Eine Berufsunfähigkeitsversicherung ist Pflicht

Sie ist gerade für junge Menschen wichtig, auch wenn der Schutz nicht günstig ist, unterstreicht Fachfrau Boss. Die Berufsunfähigkeitsversicherung (BU) springt ein, wenn der Versicherte nach einem Unfall oder wegen Krankheit nicht mehr arbeiten kann. Die gesetzliche Rentenversicherung überweist erst nach fünf Jahren Beitragszahlung eine minimale Rente. Die BU sollte deshalb schon mit Beginn der Lehre abgeschlossen werden. Je früher, desto günstiger die Prämien. Diese hängen auch von dem jeweiligen Beruf ab. In kaufmännischen Bereichen müssen Azubis mindestens 40 Euro im Monat zahlen, Malerlehrlinge etwa 80 Euro. Wird die BU mit einer Risikolebensversicherung kombiniert, ist sie meist billiger zu haben. Um den Geldbeutel zu schonen, rät Wortberg auch zu sogenannten Starter-Policen. Sie bieten trotz einer vorher festgelegten Startphase von bis zu 15 Jahren den vollen Schutz für einen geringen Anfangsbeitrag. Wichtig ist die "Nachversicherungsgarantie". Damit lässt sich nach der Ausbildung - wenn das Einkommen steigt - die Rente ohne Gesundheitsprüfung erhöhen.

Privathaftpflicht prüfen

Diese Versicherung ist für jeden Bürger unverzichtbar.

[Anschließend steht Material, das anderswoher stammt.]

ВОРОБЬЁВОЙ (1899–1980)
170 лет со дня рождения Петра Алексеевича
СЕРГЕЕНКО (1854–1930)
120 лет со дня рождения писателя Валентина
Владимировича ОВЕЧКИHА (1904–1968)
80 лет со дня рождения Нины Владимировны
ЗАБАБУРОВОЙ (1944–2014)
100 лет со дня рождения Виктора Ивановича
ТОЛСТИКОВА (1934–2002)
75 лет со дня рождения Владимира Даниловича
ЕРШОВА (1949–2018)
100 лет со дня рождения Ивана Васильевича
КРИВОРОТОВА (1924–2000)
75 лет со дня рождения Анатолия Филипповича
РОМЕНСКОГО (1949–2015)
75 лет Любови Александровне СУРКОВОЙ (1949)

Sie schützt vor finanziellem Fiasko, wenn man Schäden bei anderen verursacht. Haben die Eltern eine Haftpflichtpolice, benötigen Azubis in der ersten Berufsausbildung aber noch keine eigene. Sie sind in ihrer Lehrzeit auch als Volljährige noch mitversichert und können sich deshalb eigene Beiträge sparen. Haben Mutter und Vater aber keine Privathaftpflicht, wird ein eigener Vertrag zum Muss, empfiehlt Wortberg. Das gilt auch bei Heirat. Die wichtige Police ist für Singles ab etwa 35 Euro im Jahr erhältlich.

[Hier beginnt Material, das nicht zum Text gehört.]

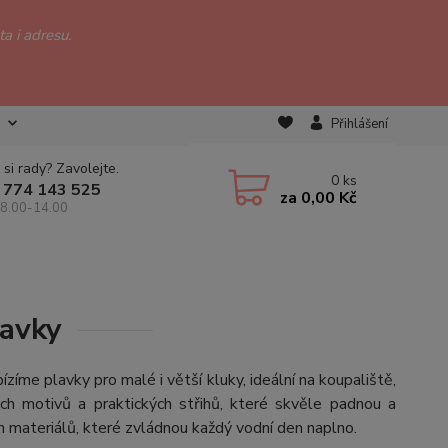
a i adresu.
Přihlášení
 si rady? Zavolejte.
0
ks
 774 143 525
za
0,00 Kč
 8.00-14.00
lavky
íme plavky pro malé i větší kluky, ideální na koupaliště,
ch motivů a praktických střihů, které skvěle padnou a
 materiálů, které zvládnou každý vodní den naplno.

Die Hausrat-Police lohnt sich selten

Solange der Auszubildende noch zu Hause wohnt, ist eine Extra-Police überflüssig. Auch in der ersten, sparsam möblierten Wohnung wird sie kaum gebraucht. Nur wer schon in der Lehre hochwertigen Hausrat anschafft - teure Möbel, Hightech-Geräte, Computer, eine Profi-Fotoausrüstung - sollte über eine Absicherung nachdenken. Die Police deckt üblicherweise Einbruchdiebstahl, Brand, Blitzschlag, Explosion und auch Schäden durch Rohrbrüche und Sturm ab.

Das muss nicht sein

Nur wer noch finanziellen Spielraum hat, kann sich mit einer privaten Unfallversicherung zusätzlich absichern. Die BU springt erst ab 50 Prozent Berufsunfähigkeit ein. Die Unfallpolice zahlt bereits ab einem Prozent Invalidität infolge eines Unfalls. Als Faustregel für die Höhe der Versicherungssumme gilt: Monatsbedarf mal 200. Wer glaubt, im Ernstfall mit monatlich 1000 Euro über die Runden zu kommen, kann eine Versicherungssumme über 200 000 Euro abschließen. Die Kosten für einen Vertrag über 100 000 Euro: ab 60 Euro im Jahr, je nach Alter und Beruf. Verzichtbar ist nach Ansicht von Versicherungsexperten der Abschluss einer eigenen Rechtsschutz-, Reiserücktritts- oder Gepäckversicherung sowie einer Handyversicherung.